An Event Apart: Content First

by August 9, 2011

In his opening keynote at An Event Apart in Minneapolis, MN 2011 Jeffrey Zeldman talked about the skills and opportunities that should be top of mind for everyone designing on the Web today. Here's my notes from his talk on Content First:

  • The way we put our Web sites together is kind of backwards. We can steer our clients and bosses to more rational ways of working.
  • Before any design work happens, a committee of stakeholders usually writes up a set of feature requests for the site. Sometimes this leads to turf battles. IT department requirements and CMS capabilities also impact what can be done.
  • After all these things are done, then a design team is typically brought in (after all these decisions have been made). Usually this is too late.
  • Web pages can't look the same in every browser. Users are in charge of how they view the Web: form the browser they use, to font settings, etc. But know they have even more control.
  • It’s not just the visual experience that you might not be able to control. Through tools like Instapaper and Readability, people are time and design shifting to experience your content the way they want.
  • Every device does not need to have the same experience. Trying to maintain the same experience in all devices is dated. It is an obsolete approach.
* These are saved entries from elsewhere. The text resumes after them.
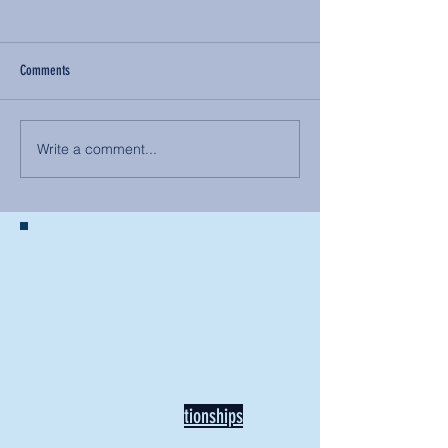
Comments
Write a comment...
BACK TO NEWS
Recent Articles
Our Community Needs Us: The
Heart of Missions Starts Here in
Mount Vernon
Defining Healthy Rela
tionships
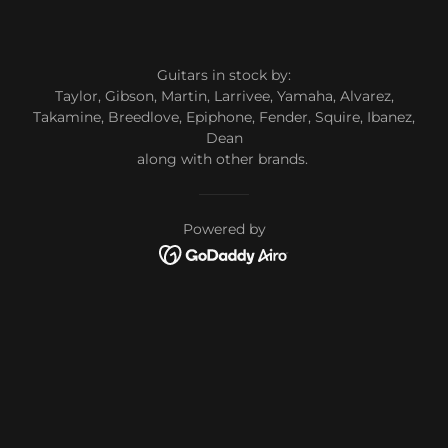
Guitars in stock by:
Taylor, Gibson, Martin, Larrivee, Yamaha, Alvarez,
Takamine, Breedlove, Epiphone, Fender, Squire, Ibanez,
Dean
along with other brands.
Powered by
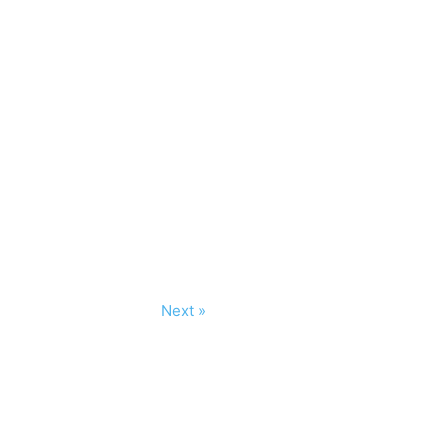
Next »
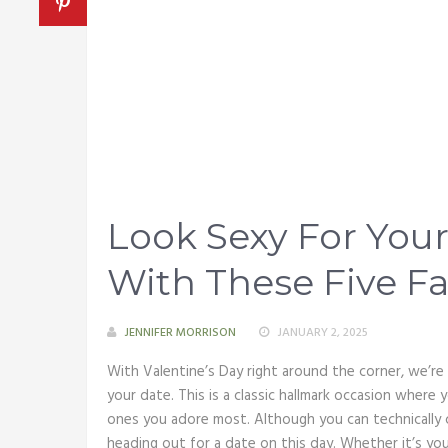
Look Sexy For Your
With These Five Fa
JENNIFER MORRISON
JANUARY 2, 2025
With Valentine’s Day right around the corner, we’re
your date. This is a classic hallmark occasion where
ones you adore most. Although you can technically c
heading out for a date on this day. Whether it’s y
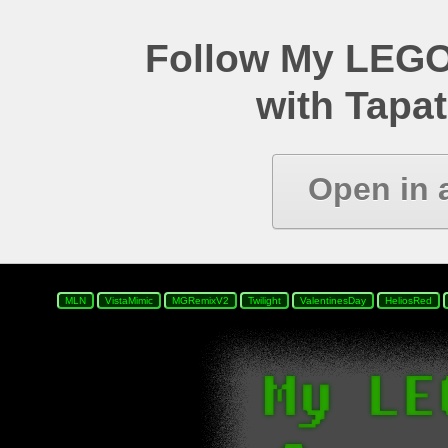
Follow My LEGO
with Tapat
Open in 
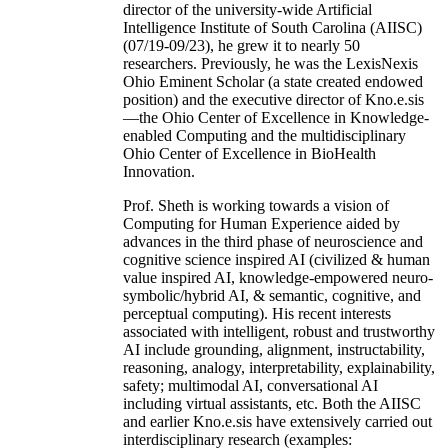
director of the university-wide Artificial
Intelligence Institute of South Carolina (AIISC)
(07/19-09/23), he grew it to nearly 50
researchers. Previously, he was the LexisNexis
Ohio Eminent Scholar (a state created endowed
position) and the executive director of Kno.e.sis
—the Ohio Center of Excellence in Knowledge-
enabled Computing and the multidisciplinary
Ohio Center of Excellence in BioHealth
Innovation.
Prof. Sheth is working towards a vision of
Computing for Human Experience aided by
advances in the third phase of neuroscience and
cognitive science inspired AI (civilized & human
value inspired AI, knowledge-empowered neuro-
symbolic/hybrid AI, & semantic, cognitive, and
perceptual computing). His recent interests
associated with intelligent, robust and trustworthy
AI include grounding, alignment, instructability,
reasoning, analogy, interpretability, explainability,
safety; multimodal AI, conversational AI
including virtual assistants, etc. Both the AIISC
and earlier Kno.e.sis have extensively carried out
interdisciplinary research (examples:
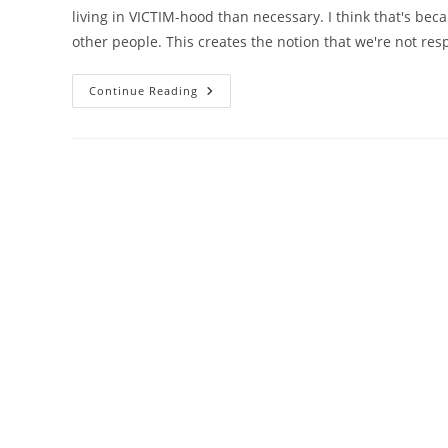
living in VICTIM-hood than necessary. I think that's be
other people. This creates the notion that we're not res
Choices
Continue Reading
In
Life
–
The
Response-
Ability
Is
Really
Ours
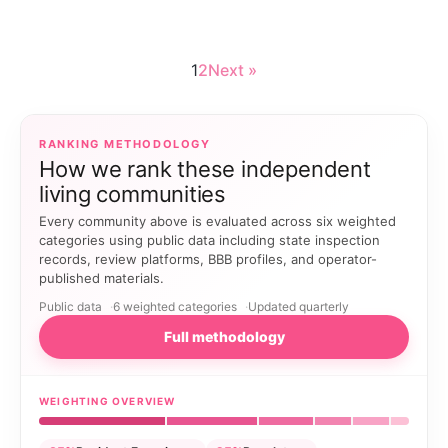
1
2
Next »
RANKING METHODOLOGY
How we rank these independent
living communities
Every community above is evaluated across six weighted
categories using public data including state inspection
records, review platforms, BBB profiles, and operator-
published materials.
Public data
6 weighted categories
Updated quarterly
Full methodology
WEIGHTING OVERVIEW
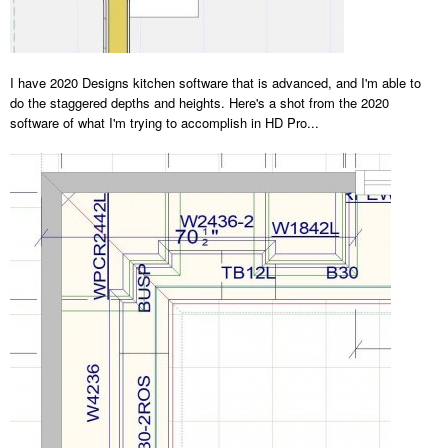
I have 2020 Designs kitchen software that is advanced, and I'm able to
do the staggered depths and heights. Here's a shot from the 2020
software of what I'm trying to accomplish in HD Pro...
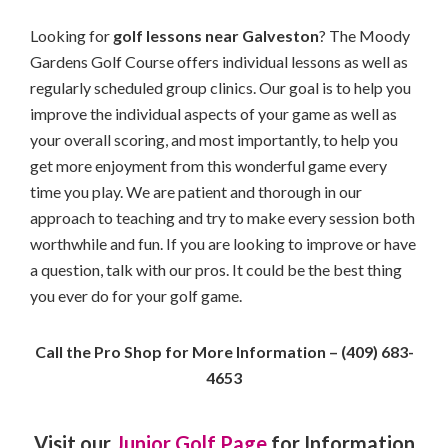
Looking for
golf lessons near Galveston
? The Moody
Gardens Golf Course offers individual lessons as well as
regularly scheduled group clinics. Our goal is to help you
improve the individual aspects of your game as well as
your overall scoring, and most importantly, to help you
get more enjoyment from this wonderful game every
time you play. We are patient and thorough in our
approach to teaching and try to make every session both
worthwhile and fun. If you are looking to improve or have
a question, talk with our pros. It could be the best thing
you ever do for your golf game.
Call the Pro Shop for More Information – (409) 683-
4653
Visit our
Junior Golf Page
for Information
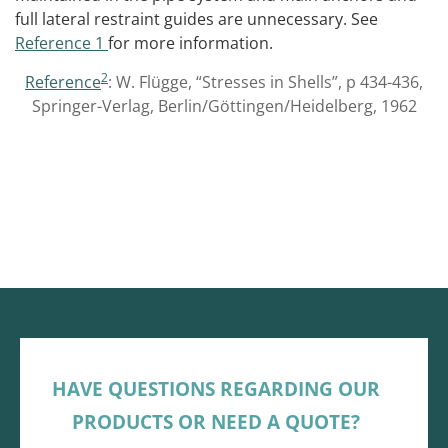
full lateral restraint guides are unnecessary. See
Reference 1
for more information.
2
Reference
: W. Flügge, “Stresses in Shells”, p 434-436,
Springer-Verlag, Berlin/Göttingen/Heidelberg, 1962
HAVE QUESTIONS REGARDING OUR
PRODUCTS OR NEED A QUOTE?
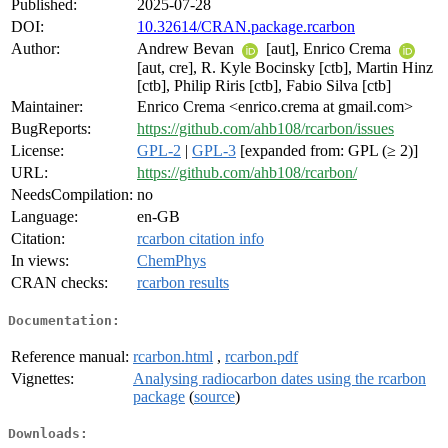
Published:
2025-07-28
DOI:
10.32614/CRAN.package.rcarbon
Author:
Andrew Bevan
[aut], Enrico Crema
[aut, cre], R. Kyle Bocinsky [ctb], Martin Hinz
[ctb], Philip Riris [ctb], Fabio Silva [ctb]
Maintainer:
Enrico Crema <enrico.crema at gmail.com>
BugReports:
https://github.com/ahb108/rcarbon/issues
License:
GPL-2
|
GPL-3
[expanded from: GPL (≥ 2)]
URL:
https://github.com/ahb108/rcarbon/
NeedsCompilation:
no
Language:
en-GB
Citation:
rcarbon citation info
In views:
ChemPhys
CRAN checks:
rcarbon results
Documentation:
Reference manual:
rcarbon.html
,
rcarbon.pdf
Vignettes:
Analysing radiocarbon dates using the rcarbon
package
(
source
)
Downloads:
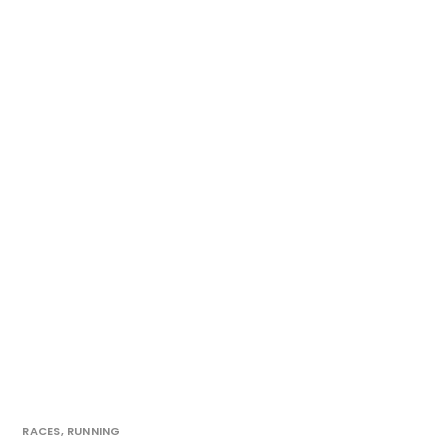
RACES
,
RUNNING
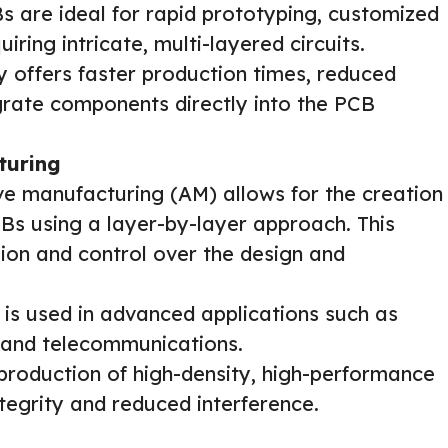
s are ideal for rapid prototyping, customized
iring intricate, multi-layered circuits.
 offers faster production times, reduced
egrate components directly into the PCB
turing
ve manufacturing (AM) allows for the creation
Bs using a layer-by-layer approach. This
ion and control over the design and
 is used in advanced applications such as
 and telecommunications.
production of high-density, high-performance
tegrity and reduced interference.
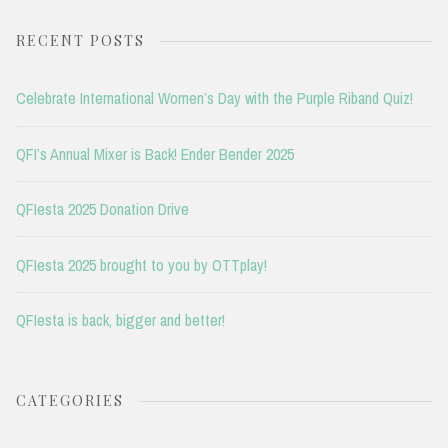
RECENT POSTS
Celebrate International Women’s Day with the Purple Riband Quiz!
QFI’s Annual Mixer is Back! Ender Bender 2025
QFIesta 2025 Donation Drive
QFIesta 2025 brought to you by OTTplay!
QFIesta is back, bigger and better!
CATEGORIES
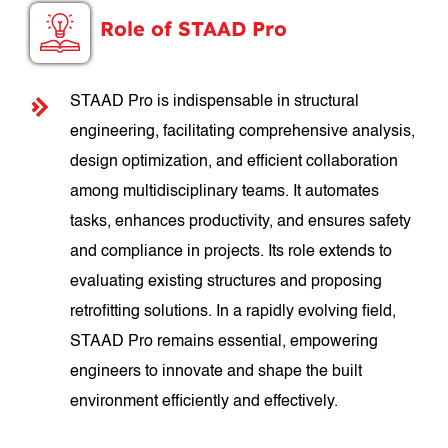
Role of STAAD Pro
STAAD Pro is indispensable in structural
engineering, facilitating comprehensive analysis,
design optimization, and efficient collaboration
among multidisciplinary teams. It automates
tasks, enhances productivity, and ensures safety
and compliance in projects. Its role extends to
evaluating existing structures and proposing
retrofitting solutions. In a rapidly evolving field,
STAAD Pro remains essential, empowering
engineers to innovate and shape the built
environment efficiently and effectively.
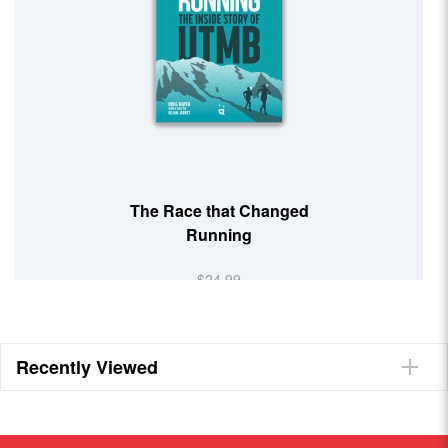
The Race that Changed
Running
$24.99
Recently Viewed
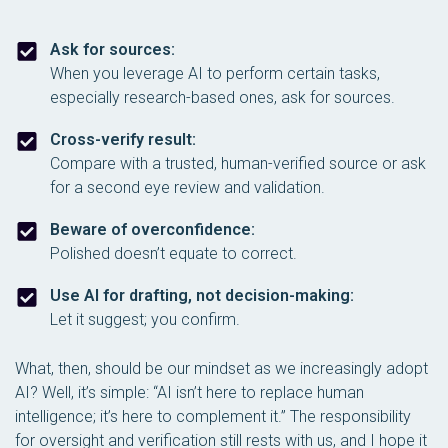
Ask for sources:
When you leverage AI to perform certain tasks,
especially research-based ones, ask for sources.
Cross-verify result:
Compare with a trusted, human-verified source or ask
for a second eye review and validation.
Beware of overconfidence:
Polished doesn’t equate to correct.
Use AI for drafting, not decision-making:
Let it suggest; you confirm.
What, then, should be our mindset as we increasingly adopt
AI? Well, it’s simple: “AI isn’t here to replace human
intelligence; it’s here to
complement
it.” The responsibility
for oversight and verification still rests with us, and I hope it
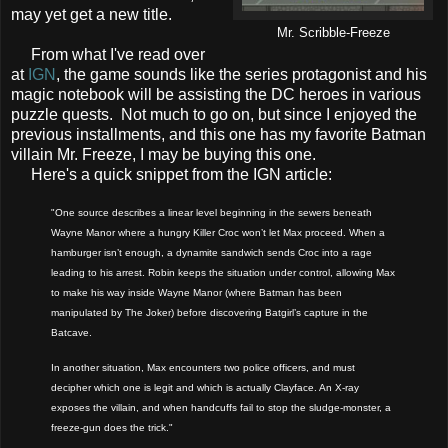
may yet get a new title.
Mr. Scribble-Freeze
From what I've read over
at
IGN
, the game sounds like the series protagonist and his
magic notebook will be assisting the DC heroes in various
puzzle quests. Not much to go on, but since I enjoyed the
previous installments, and this one has my favorite Batman
villain Mr. Freeze, I may be buying this one.
Here's a quick snippet from the IGN article:
"One source describes a linear level beginning in the sewers beneath
Wayne Manor where a hungry Killer Croc won’t let Max proceed. When a
hamburger isn’t enough, a dynamite sandwich sends Croc into a rage
leading to his arrest. Robin keeps the situation under control, allowing Max
to make his way inside Wayne Manor (where Batman has been
manipulated by The Joker) before discovering Batgirl’s capture in the
Batcave.
In another situation, Max encounters two police officers, and must
decipher which one is legit and which is actually Clayface. An X-ray
exposes the villain, and when handcuffs fail to stop the sludge-monster, a
freeze-gun does the trick."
People understand different devices provide different experiences.
  • It used to be a Web best practice to make all content one click away. "Lather your pages with the scent of information." But this takes away a lot from the content, which is what you are really there for.
  • This experience is even worse on small screen devices where there is even less space devoted to content.
  • Design that does not serve people does not serve business. When you do things that are anti-user, you are designing anti-user patterns. Example: services that spam your address book without you knowing it.
  • Content precedes design. Design without content is decoration. It used to be that you worked on look and feel before you thought about content. But it’s actually very hard to do design without content.
  • When the Blogger team asked for design templates, it was really hard to create anything appropriate devoid of content. Doug Bowman made a universal template that was minimalist and ended up on 20 million blogs. It was the best solution for the problem of designing where you don’t know the content. But it’s one of the only success solutions to this problem out there, which illustrates how hard it is to design without content.
  • A design that understands and supports content is always going to be better.
  • You need to at least understand the principles of semantic mark-up and know what is possible with HTML and CSS. You should learn about HTML5 elements and know the basics of semantics. It is a fundamental baseline skill. You have to know what the basics are and how they work.
  • Progressive enhancement is a universal smart default. Most of agree that it’s a best practice to create an experience that can reach everyone.
  • Many times when we say mobile we are often talking about small screen. Small screen design adapts by adjusting layout and media to fit on smaller viewports. If you are primarily a content site, you might need a small screen strategy not a full mobile strategy.
  • Great mobile thinking takes into account the special things you can do on a mobile device.
  • Responsive design is progressive enhancement taken to the next level for the Web we have now (many devices, many different ways to interact with content). Layouts that adapt themselves to devices can be implemented in many ways. Fluid grids, flexible media, and media queries are just one way to implement the idea.
  • HTML5 has design principles that also apply to Web design. Pave the cowpaths = make things work based on how people expect it to work. Find a way to make things work even if people try to “wrong” thing. Fail predictably. For example, HTML5 has an audio and video tag in response to the wide use of embedded videos on the Web.
  • HTML5 is made for apps. It's the first HTML designed for a World beyond pages it prompts us to think beyond the "document" model. Every Web site is now an application.
  • You can start using HTML5, CSS3, and Web fonts now. There are strategies for having the right fallback experience.
  • Mobile will usher in Web standards and usability in places they never succeeded before.
  • Everyone should start with an experience and content strategy not a turf battle over features.